Odd Wisconsin Archive
American Icons through Indian Eyes, 1830
When the Oneida and other eastern Indian nations were dispossessed of their homelands, government officials attempted to settle them on the Wisconsin frontier. They began negotiating for Menominee and Ho-Chunk territory in 1821, but those tribes were naturally reluctant to part with their own lands or to trust the U.S. government. Revisions, protests, and negotiations went on for more than a decade, well into the 1830s.
During one of those disputes, Menominee chief Grizzly Bear went to Washington for talks. Grizzly Bear, or Kaush-kau-no-naive, was an influential leader of his people. He fought with the British and Tecumseh against the Americans in the War of 1812, but he fought with the U.S. against Black Hawk and the Sauks in 1832.
In December of 1830, he journeyed to Washington with Menominee and Oneida leaders in an effort to reach an agreement about the disputed lands. During the visit, the Menominee leaders were shown around the U.S. Capitol with a guide who was supposed to explain the meaning of the historical sculptures in the rotunda.
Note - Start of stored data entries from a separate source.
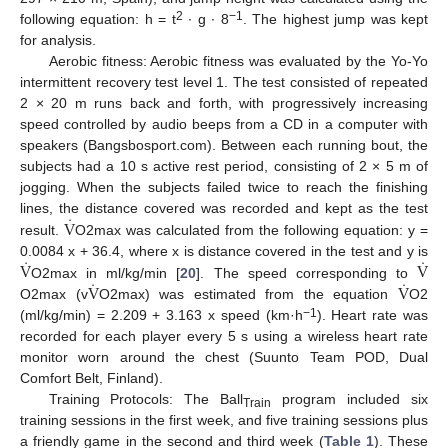
2
−1
following equation: h = t
∙ g ∙ 8
. The highest jump was kept
for analysis.
Aerobic fitness: Aerobic fitness was evaluated by the Yo-Yo
intermittent recovery test level 1. The test consisted of repeated
2 × 20 m runs back and forth, with progressively increasing
speed controlled by audio beeps from a CD in a computer with
speakers (Bangsbosport.com). Between each running bout, the
subjects had a 10 s active rest period, consisting of 2 × 5 m of
jogging. When the subjects failed twice to reach the finishing
̇
V
lines, the distance covered was recorded and kept as the test
result.
O2max was calculated from the following equation: y =
̇
̇
V
V
0.0084 x + 36.4, where x is distance covered in the test and y is
̇
̇
V
V
O2max in ml/kg/min [
20
]. The speed corresponding to
O2max (v
O2max) was estimated from the equation
O2
−1
(ml/kg/min) = 2.209 + 3.163 x speed (km·h
). Heart rate was
recorded for each player every 5 s using a wireless heart rate
monitor worn around the chest (Suunto Team POD, Dual
Comfort Belt, Finland).
Training Protocols: The Ball
program included six
Train
training sessions in the first week, and five training sessions plus
a friendly game in the second and third week (
Table 1
). These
But looking at the images that adorned the building, the Menominee elder drew different conclusions than his hosts intended.
"The chief Grizzly Bear turned to the eastern door-way," the press reported, "over which there is a representation of the landing of the Pilgrims, and said, 'There Ingin give white man corn;' and to the north, representing Penn's treaty, 'There Ingin give him land;' and to the west, where Pocahontas is seen saving the life of Captain John Smith, 'There Ingin give him life;' and lastly to the south, where the hardy pioneer Daniel Boone is seen plunging his knife into the breast of one red man while his foot rests on the dead body of another, 'There white man kill Ingin."
Without meaning to, the architect had summed up American Indian relations with white settlers quite nicely.